Ah, wiewaswie strikes again! (You are hardly the first person to mistakenly think that a New York record comes from the Netherlands because you found the record indexed in wiewaswie.) That record is from the Reformed Dutch Church in Manhattan, New York. It's not a Netherlands record. The church's records were transcribed and published in New York in multiple volumes between 1890 and 1916. The wiewaswie database has indexed the records, and it can be a convenient place to find an event via an online search, but it's not the original source of the records nor a particularly good source to cite. The published record of this particular marriage (in August 1746) is on page 175 (that's a hyperlink to the page) of the records volume published in 1890. The volume can be cited (but without the bold font, please) as:
Purple, Samuel S., editor. Marriages from 1639 to 1801 in the Reformed Dutch Church, New York. Collections of the New-York Genealogical and Biographical Society. Vol. 1. New York Genealogical and Biographical Society, 1890.
By 1746, there were more than a few people of non-Dutch descent living in Manhattan, but marrying in the Dutch church (where their names were susceptible to being recorded with Dutch spellings), so there's a decent change that both Margrita Fulliner and her husband Davis Hunt had English ancestry.

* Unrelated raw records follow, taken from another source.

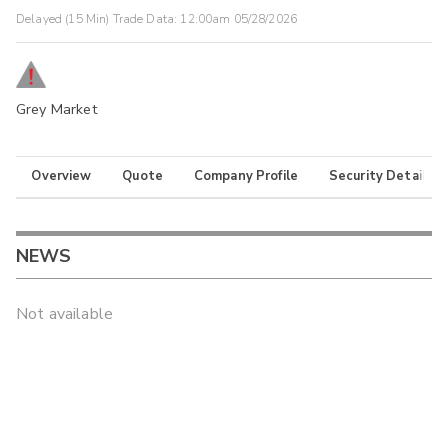
Delayed (15 Min) Trade Data:
12:00am 05/28/2026
Grey Market
Overview
Quote
Company Profile
Security Details
NEWS
Not available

Note: Carrie Quackenbush compiled (and I helped her a wee bit) an amazing list of sources for church records for New Netherland places at Baptism and Marriage Records of the Dutch Reformed Church of New Netherland and Beyond. I recommend using that to identify the original compilations of various church records. I often go there to determine if and where records for a particular place possibly can be found.